TASK DESCRIPTION: Give back each line of the data exactly.

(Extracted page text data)
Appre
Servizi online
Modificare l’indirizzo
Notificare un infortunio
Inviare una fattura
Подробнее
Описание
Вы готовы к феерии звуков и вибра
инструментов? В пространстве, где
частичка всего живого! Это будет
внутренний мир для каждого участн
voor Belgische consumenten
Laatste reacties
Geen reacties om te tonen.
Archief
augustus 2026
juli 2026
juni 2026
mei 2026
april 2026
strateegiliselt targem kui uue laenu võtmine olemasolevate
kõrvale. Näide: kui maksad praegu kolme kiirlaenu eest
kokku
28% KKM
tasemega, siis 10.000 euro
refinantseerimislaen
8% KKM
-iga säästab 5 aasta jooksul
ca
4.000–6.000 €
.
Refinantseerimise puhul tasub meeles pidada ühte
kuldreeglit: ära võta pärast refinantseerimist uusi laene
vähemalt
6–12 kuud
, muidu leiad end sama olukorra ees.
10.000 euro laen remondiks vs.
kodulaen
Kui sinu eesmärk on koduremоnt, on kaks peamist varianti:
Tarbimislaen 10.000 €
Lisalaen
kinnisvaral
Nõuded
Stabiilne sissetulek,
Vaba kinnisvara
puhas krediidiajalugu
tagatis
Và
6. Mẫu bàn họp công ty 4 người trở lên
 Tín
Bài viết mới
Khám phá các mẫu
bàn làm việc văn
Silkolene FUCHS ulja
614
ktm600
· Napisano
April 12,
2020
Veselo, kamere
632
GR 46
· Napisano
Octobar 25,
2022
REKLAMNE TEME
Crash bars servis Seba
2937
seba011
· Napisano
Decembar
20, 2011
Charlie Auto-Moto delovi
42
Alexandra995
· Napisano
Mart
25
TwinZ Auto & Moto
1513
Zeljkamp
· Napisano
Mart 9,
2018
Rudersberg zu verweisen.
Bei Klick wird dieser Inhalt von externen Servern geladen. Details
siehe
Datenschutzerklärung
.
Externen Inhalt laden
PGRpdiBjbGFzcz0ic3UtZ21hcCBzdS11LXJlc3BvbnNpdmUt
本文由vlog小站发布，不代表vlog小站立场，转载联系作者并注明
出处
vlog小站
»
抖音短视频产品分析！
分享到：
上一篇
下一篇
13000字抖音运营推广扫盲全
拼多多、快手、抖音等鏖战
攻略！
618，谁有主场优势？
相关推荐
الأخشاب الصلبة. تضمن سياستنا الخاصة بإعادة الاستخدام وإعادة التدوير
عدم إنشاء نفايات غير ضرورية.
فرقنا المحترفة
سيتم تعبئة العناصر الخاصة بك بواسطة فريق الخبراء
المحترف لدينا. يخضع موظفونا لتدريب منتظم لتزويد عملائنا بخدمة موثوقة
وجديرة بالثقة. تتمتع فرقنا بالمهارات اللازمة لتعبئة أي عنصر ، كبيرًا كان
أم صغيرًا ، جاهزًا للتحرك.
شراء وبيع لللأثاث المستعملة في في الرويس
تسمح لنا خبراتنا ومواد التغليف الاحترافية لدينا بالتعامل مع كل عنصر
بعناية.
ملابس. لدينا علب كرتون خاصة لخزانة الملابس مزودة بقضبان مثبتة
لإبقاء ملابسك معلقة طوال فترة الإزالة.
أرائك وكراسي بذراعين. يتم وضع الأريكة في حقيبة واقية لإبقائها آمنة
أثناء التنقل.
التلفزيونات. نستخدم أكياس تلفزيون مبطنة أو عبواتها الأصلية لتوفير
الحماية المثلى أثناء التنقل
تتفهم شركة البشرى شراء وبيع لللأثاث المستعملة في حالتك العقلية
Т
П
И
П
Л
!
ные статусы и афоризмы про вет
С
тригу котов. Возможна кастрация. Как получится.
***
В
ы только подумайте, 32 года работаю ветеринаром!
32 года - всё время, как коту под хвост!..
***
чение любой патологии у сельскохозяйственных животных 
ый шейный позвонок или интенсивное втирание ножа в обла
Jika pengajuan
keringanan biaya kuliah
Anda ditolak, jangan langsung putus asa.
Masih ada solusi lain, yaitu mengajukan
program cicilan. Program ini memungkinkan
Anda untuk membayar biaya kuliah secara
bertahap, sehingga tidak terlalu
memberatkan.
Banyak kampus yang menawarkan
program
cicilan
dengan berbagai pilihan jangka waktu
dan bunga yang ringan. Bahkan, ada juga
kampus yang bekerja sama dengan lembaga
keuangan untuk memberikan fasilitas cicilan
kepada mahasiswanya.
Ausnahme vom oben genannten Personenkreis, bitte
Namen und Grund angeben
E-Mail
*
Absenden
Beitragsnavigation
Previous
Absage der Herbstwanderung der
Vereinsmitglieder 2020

OUTPUT:
Appre
Servizi online
Modificare l’indirizzo
Notificare un infortunio
Inviare una fattura
Подробнее
Описание
Вы готовы к феерии звуков и вибра
инструментов? В пространстве, где
частичка всего живого! Это будет
внутренний мир для каждого участн
voor Belgische consumenten
Laatste reacties
Geen reacties om te tonen.
Archief
augustus 2026
juli 2026
juni 2026
mei 2026
april 2026
strateegiliselt targem kui uue laenu võtmine olemasolevate
kõrvale. Näide: kui maksad praegu kolme kiirlaenu eest
kokku
28% KKM
tasemega, siis 10.000 euro
refinantseerimislaen
8% KKM
-iga säästab 5 aasta jooksul
ca
4.000–6.000 €
.
Refinantseerimise puhul tasub meeles pidada ühte
kuldreeglit: ära võta pärast refinantseerimist uusi laene
vähemalt
6–12 kuud
, muidu leiad end sama olukorra ees.
10.000 euro laen remondiks vs.
kodulaen
Kui sinu eesmärk on koduremоnt, on kaks peamist varianti:
Tarbimislaen 10.000 €
Lisalaen
kinnisvaral
Nõuded
Stabiilne sissetulek,
Vaba kinnisvara
puhas krediidiajalugu
tagatis
Và
6. Mẫu bàn họp công ty 4 người trở lên
 Tín
Bài viết mới
Khám phá các mẫu
bàn làm việc văn
Silkolene FUCHS ulja
614
ktm600
· Napisano
April 12,
2020
Veselo, kamere
632
GR 46
· Napisano
Octobar 25,
2022
REKLAMNE TEME
Crash bars servis Seba
2937
seba011
· Napisano
Decembar
20, 2011
Charlie Auto-Moto delovi
42
Alexandra995
· Napisano
Mart
25
TwinZ Auto & Moto
1513
Zeljkamp
· Napisano
Mart 9,
2018
Rudersberg zu verweisen.
Bei Klick wird dieser Inhalt von externen Servern geladen. Details
siehe
Datenschutzerklärung
.
Externen Inhalt laden
PGRpdiBjbGFzcz0ic3UtZ21hcCBzdS11LXJlc3BvbnNpdmUt
本文由vlog小站发布，不代表vlog小站立场，转载联系作者并注明
出处
vlog小站
»
抖音短视频产品分析！
分享到：
上一篇
下一篇
13000字抖音运营推广扫盲全
拼多多、快手、抖音等鏖战
攻略！
618，谁有主场优势？
相关推荐
الأخشاب الصلبة. تضمن سياستنا الخاصة بإعادة الاستخدام وإعادة التدوير
عدم إنشاء نفايات غير ضرورية.
فرقنا المحترفة
سيتم تعبئة العناصر الخاصة بك بواسطة فريق الخبراء
المحترف لدينا. يخضع موظفونا لتدريب منتظم لتزويد عملائنا بخدمة موثوقة
وجديرة بالثقة. تتمتع فرقنا بالمهارات اللازمة لتعبئة أي عنصر ، كبيرًا كان
أم صغيرًا ، جاهزًا للتحرك.
شراء وبيع لللأثاث المستعملة في في الرويس
تسمح لنا خبراتنا ومواد التغليف الاحترافية لدينا بالتعامل مع كل عنصر
بعناية.
ملابس. لدينا علب كرتون خاصة لخزانة الملابس مزودة بقضبان مثبتة
لإبقاء ملابسك معلقة طوال فترة الإزالة.
أرائك وكراسي بذراعين. يتم وضع الأريكة في حقيبة واقية لإبقائها آمنة
أثناء التنقل.
التلفزيونات. نستخدم أكياس تلفزيون مبطنة أو عبواتها الأصلية لتوفير
الحماية المثلى أثناء التنقل
تتفهم شركة البشرى شراء وبيع لللأثاث المستعملة في حالتك العقلية
Т
П
И
П
Л
!
ные статусы и афоризмы про вет
С
тригу котов. Возможна кастрация. Как получится.
***
В
ы только подумайте, 32 года работаю ветеринаром!
32 года - всё время, как коту под хвост!..
***
чение любой патологии у сельскохозяйственных животных 
ый шейный позвонок или интенсивное втирание ножа в обла
Jika pengajuan
keringanan biaya kuliah
Anda ditolak, jangan langsung putus asa.
Masih ada solusi lain, yaitu mengajukan
program cicilan. Program ini memungkinkan
Anda untuk membayar biaya kuliah secara
bertahap, sehingga tidak terlalu
memberatkan.
Banyak kampus yang menawarkan
program
cicilan
dengan berbagai pilihan jangka waktu
dan bunga yang ringan. Bahkan, ada juga
kampus yang bekerja sama dengan lembaga
keuangan untuk memberikan fasilitas cicilan
kepada mahasiswanya.
Ausnahme vom oben genannten Personenkreis, bitte
Namen und Grund angeben
E-Mail
*
Absenden
Beitragsnavigation
Previous
Absage der Herbstwanderung der
Vereinsmitglieder 2020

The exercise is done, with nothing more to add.